For years, essential hospitals have relied on supplemental Medicaid payments to support their mission, pay for underfunded services, and, in some cases, simply to keep their doors open.
With states facing ever more challenging budget battles and the federal government seemingly unwilling to tackle the adequacy of Medicaid base rates, this reliance will continue for the foreseeable future. Yet, even when those with power acknowledge the importance of supplemental payments, there continues to be a shroud of confusion — even suspicion — around them. What are they? How are providers using them? And what is the government getting in return?
Interestingly, however, the same concerns are not raised about the most recent tool for Medicaid supplemental support: directed payments to providers through Medicaid managed care plans (authorized in the 2016 managed care rule). Perhaps these payments are still new, and it would be safer to say that these concerns have not been raised yet. Or perhaps the Centers for Medicare & Medicaid Services (CMS) is intentionally creating a framework to satisfy the desire for accountability and transparency while allowing an unexpected level of flexibility for states to continue to support essential providers.
When CMS in 2014 started revamping the managed care regulations for the first time in decades, America’s Essential Hospitals engaged with the agency on these issues. As states have increasingly relied on private health plans to serve the Medicaid population, emulating more traditional commercial coverage, what should happen to the patchwork of supplemental support keeping critical Medicaid providers afloat and spurring innovations in care? Should the Medicaid program retain its traditional role in supporting state policy goals that the commercial market might not value? What payments could continue to be justified and on what basis? And how would CMS know that they were getting something out of it?
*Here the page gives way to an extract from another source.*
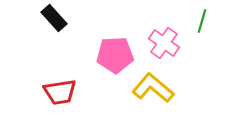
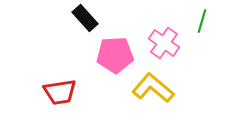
black rectangle: moved 31 px right
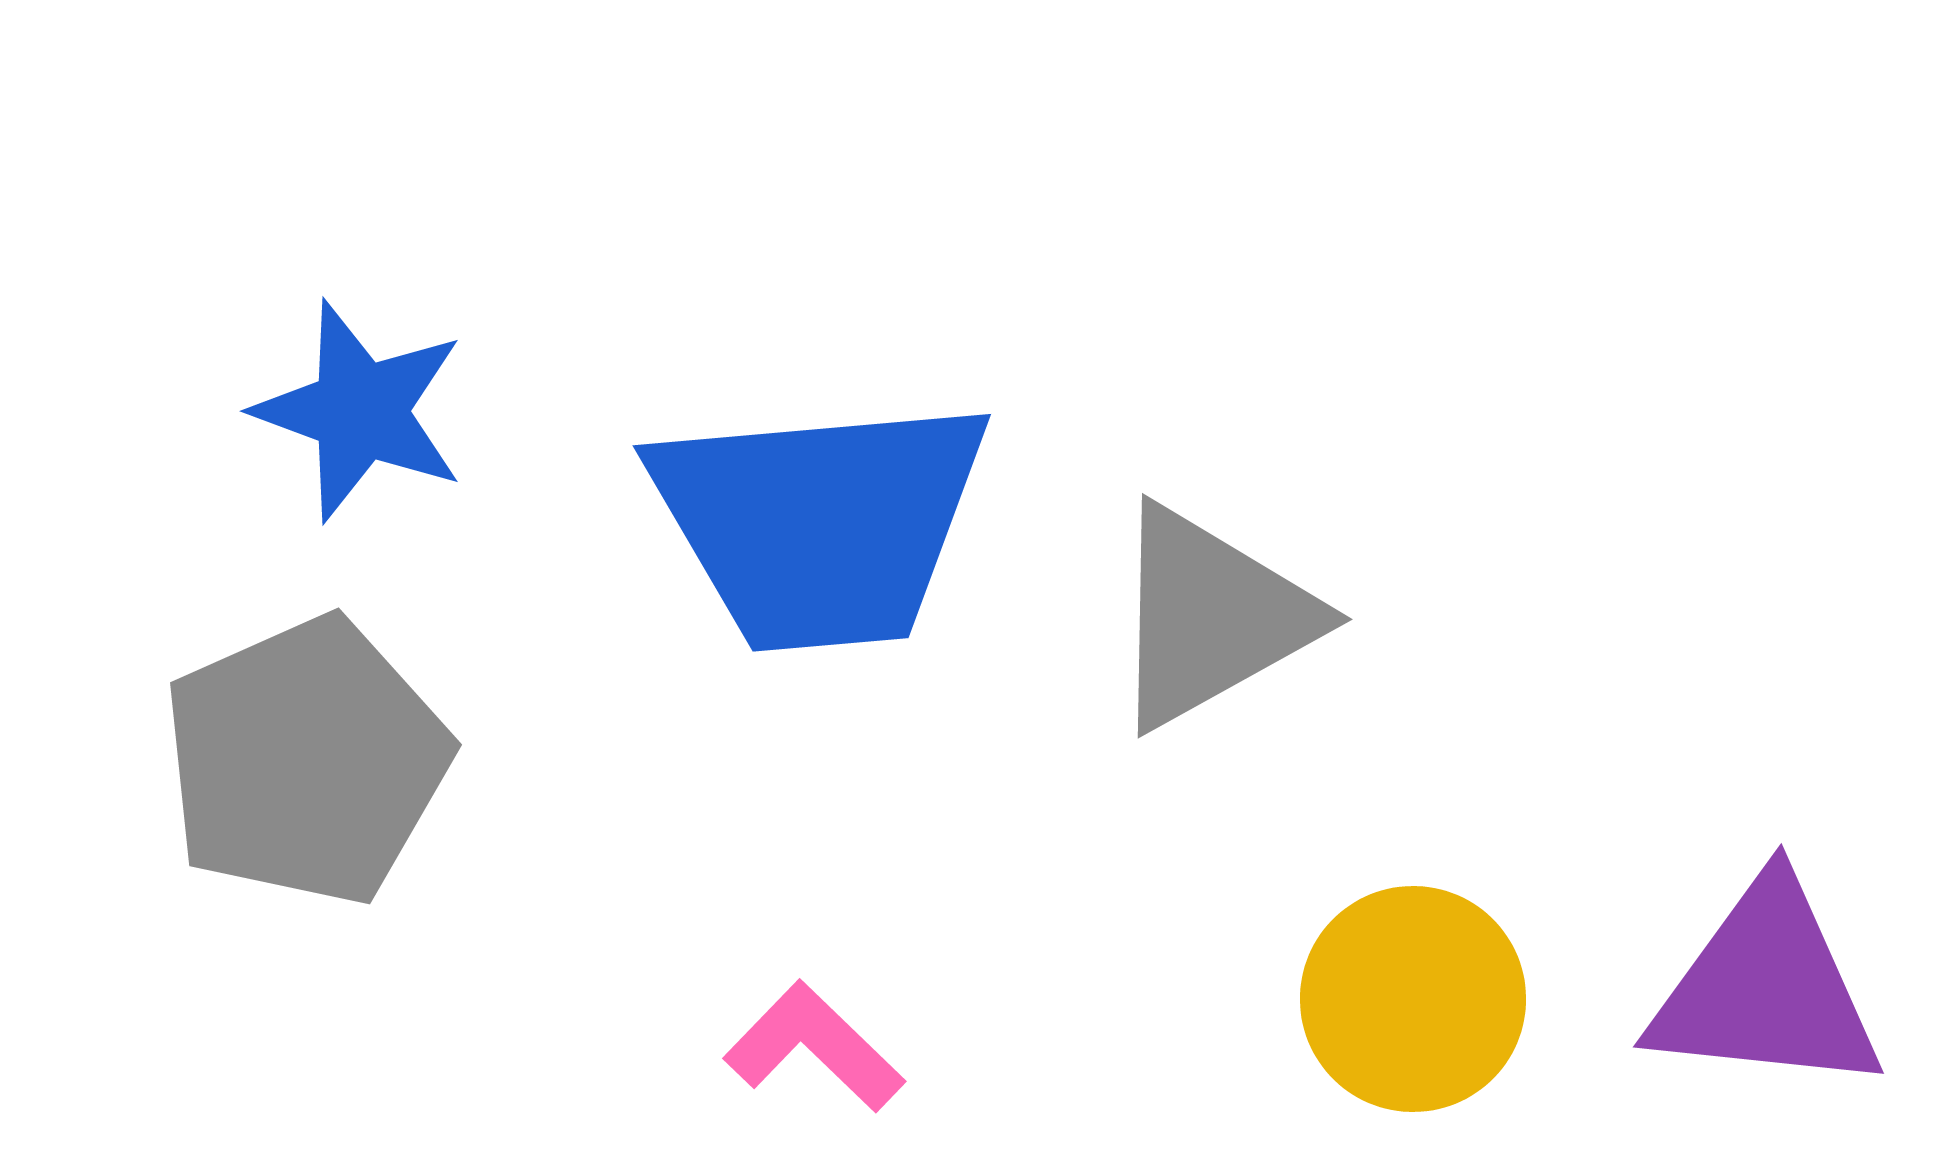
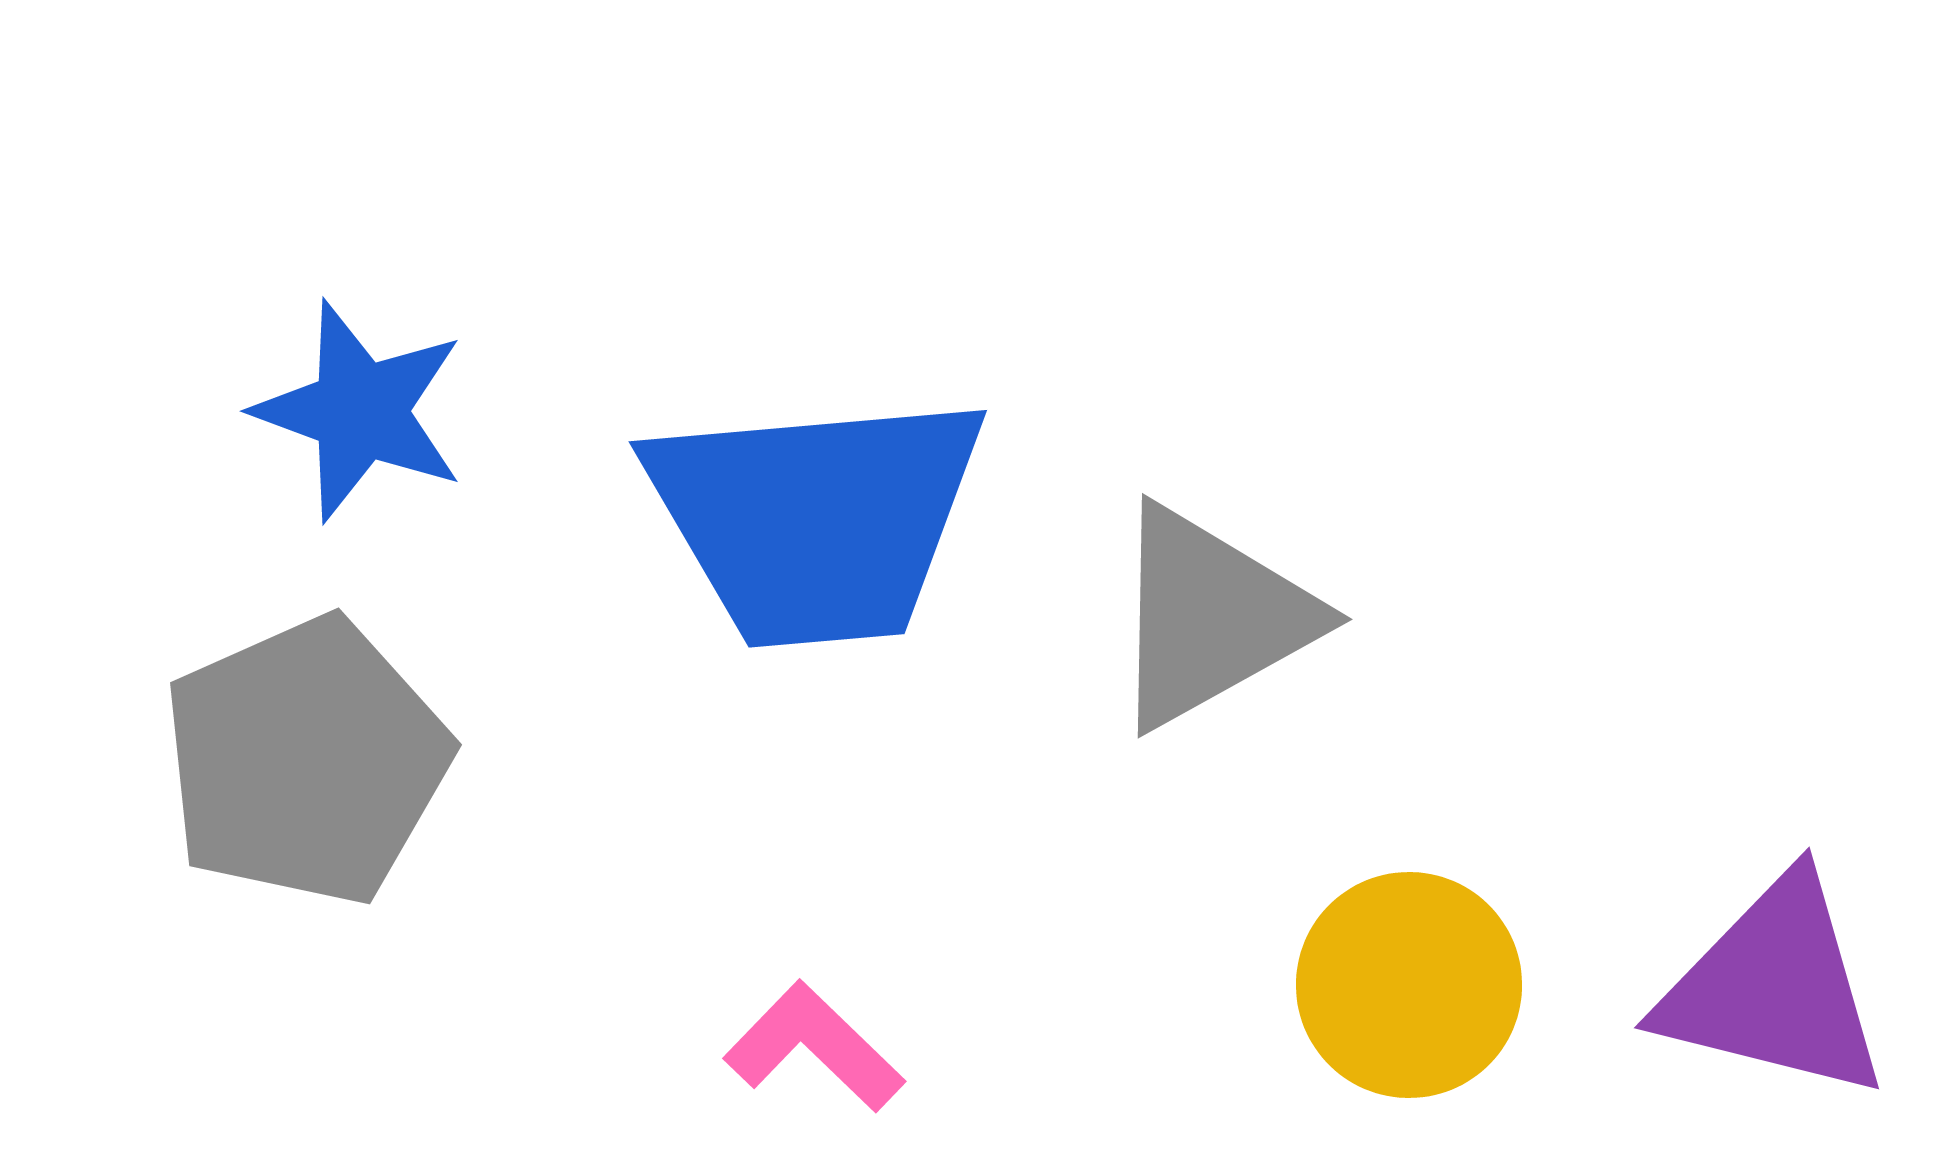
blue trapezoid: moved 4 px left, 4 px up
purple triangle: moved 8 px right; rotated 8 degrees clockwise
yellow circle: moved 4 px left, 14 px up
The rules that CMS eventually finalized seemed an attempt to find a middle ground, acknowledging providers’ reliance on funding beyond base rates but seeking to phase out supplemental payments the agency perceived were unrelated to the provision of care to Medicaid patients—so-called “pass-through payments.” At first blush, the regulatory language adopted by CMS at 42 CFR 438.6(c), allowing directed payments under certain circumstances, appeared quite limiting. Yet, new possibilities emerge in working through the implementation of these rules with essential hospitals throughout the country.
The regulation requires that directed payments be based on the use and delivery of services, be directed equally to a class of providers, be linked to goals in the state’s published quality strategy, and be subject to an evaluation plan. In other words, the rules provide answers to some tough questions that historically surrounded supplemental payments:
- What are these directed payments for? States have to explain their goals and objectives for the payments through a CMS-defined application template (a “pre-print”) and demonstrate that the payments are linked to specific services provided to particular Medicaid beneficiaries;
- Why should the government support these payments? To further the state’s clearly articulated Medicaid quality strategy; and
- How do we know what we’re getting? The state must assess their efficacy through a CMS-approved evaluation plan.
Perhaps this framework of accountability and transparency has led CMS to provide a level of flexibility in implementing these payments that we, frankly, did not predict. And CMS has proposed even further flexibility through a pending amendment to the rules. Through it all, CMS seems to acknowledge that states might legitimately use Medicaid funds to support particular policy goals, including goals that private health plans might not choose to support. These supplemental payments need not distort the market or undermine competition, and CMS has demonstrated its willingness to work with states to ensure that they do not. Through this particular CMS approval and ongoing evaluation process, could these directed payments be spared some of the criticism and suspicion of previous iterations of Medicaid supplemental support?
Like so much else in the health care world, federal policy on directed payments continues to evolve beneath the text of the regulations. It is unclear whether the accountability and transparency built into this payment mechanism is sufficient in the long run, or whether changes in this or a future administration will impact the flexibility we have recently seen. For now, at least, it seems CMS has built a way forward for longer-term, sustainable support.